Here's how I think about it now: Measurements are like a topographic map — contour lines, elevation data, drainage patterns. I routinely use topo maps for landscape photography. They're incredibly useful for planning, for eliminating dead ends, for knowing what you're getting into. But the map can't tell you whether the light will be worth the long hike at 4 a.m., or whether the area will blow you away when you are actually there.
A/B tests are like travel photos — more vivid than the map, a little closer to the experience, but still just a representation. We've all seen stunning photos of places that felt ordinary in person.
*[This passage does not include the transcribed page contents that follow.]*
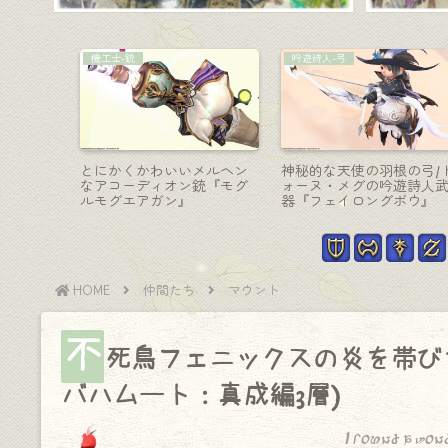
ナイト-剣盾
AF装備
い機工士
王道で美麗な騎士の剣盾・
賢者のAF6装備・未来の医
ガントガ
ナイト武器『ネオキングダ
療用白衣『アスクレーピ
ム・タルワール＆カイトシ
ン』(ララフェル男子Ver.)
ールド』
HOME
仲間たち
マウント
不
死鳥フェニックスの炎を帯び
バハムート：真成編3層)
I found a won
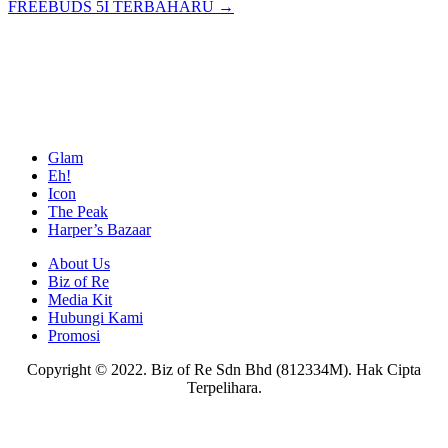
FREEBUDS 5I TERBAHARU →
Glam
Eh!
Icon
The Peak
Harper’s Bazaar
About Us
Biz of Re
Media Kit
Hubungi Kami
Promosi
Copyright © 2022. Biz of Re Sdn Bhd (812334M). Hak Cipta
Terpelihara.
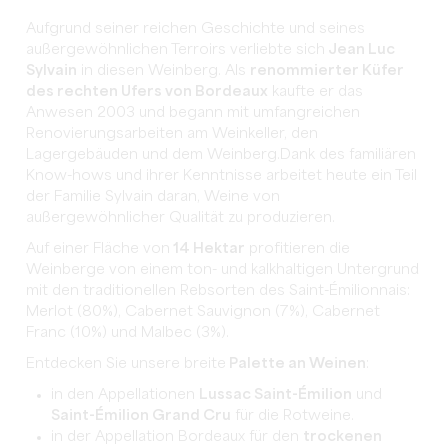
Aufgrund seiner reichen Geschichte und seines
außergewöhnlichen Terroirs verliebte sich
Jean Luc
Sylvain
in diesen Weinberg. Als
renommierter Küfer
des rechten Ufers von Bordeaux
kaufte er das
Anwesen 2003 und begann mit umfangreichen
Renovierungsarbeiten am Weinkeller, den
Lagergebäuden und dem Weinberg.Dank des familiären
Know-hows und ihrer Kenntnisse arbeitet heute ein Teil
der Familie Sylvain daran, Weine von
außergewöhnlicher Qualität zu produzieren.
Auf einer Fläche von
14 Hektar
profitieren die
Weinberge von einem ton- und kalkhaltigen Untergrund
mit den traditionellen Rebsorten des Saint-Émilionnais:
Merlot (80%), Cabernet Sauvignon (7%), Cabernet
Franc (10%) und Malbec (3%).
Entdecken Sie unsere breite
Palette an Weinen
:
in den Appellationen
Lussac Saint-Émilion
und
Saint-Émilion Grand Cru
für die Rotweine.
in der Appellation Bordeaux für den
trockenen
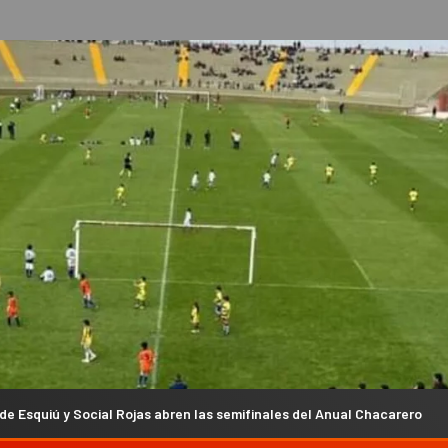
as abren las semifinales del Anual Chacarero
El campeón a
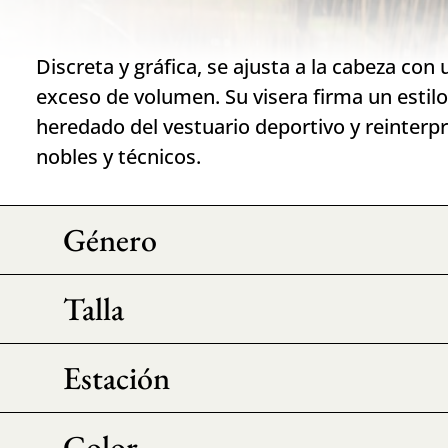
Discreta y gráfica, se ajusta a la cabeza con 
exceso de volumen. Su visera firma un estilo
heredado del vestuario deportivo y reinterp
nobles y técnicos.
Género
Talla
Estación
Color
We've also visited places no one bothered to photograph that we still yearn to go back to years later.
“I can measure it,” (T1) and “I can detect it,” (T2) are tools for the journey — useful, often essential, but always in service of moving you forward to the real destination: “I can live with it” (T3) — the random Tuesday night that pulls you into the chair… and keeps you there.
Those are three very different questions — two of them help you navigate. The last one is where you actually want to ‘live’.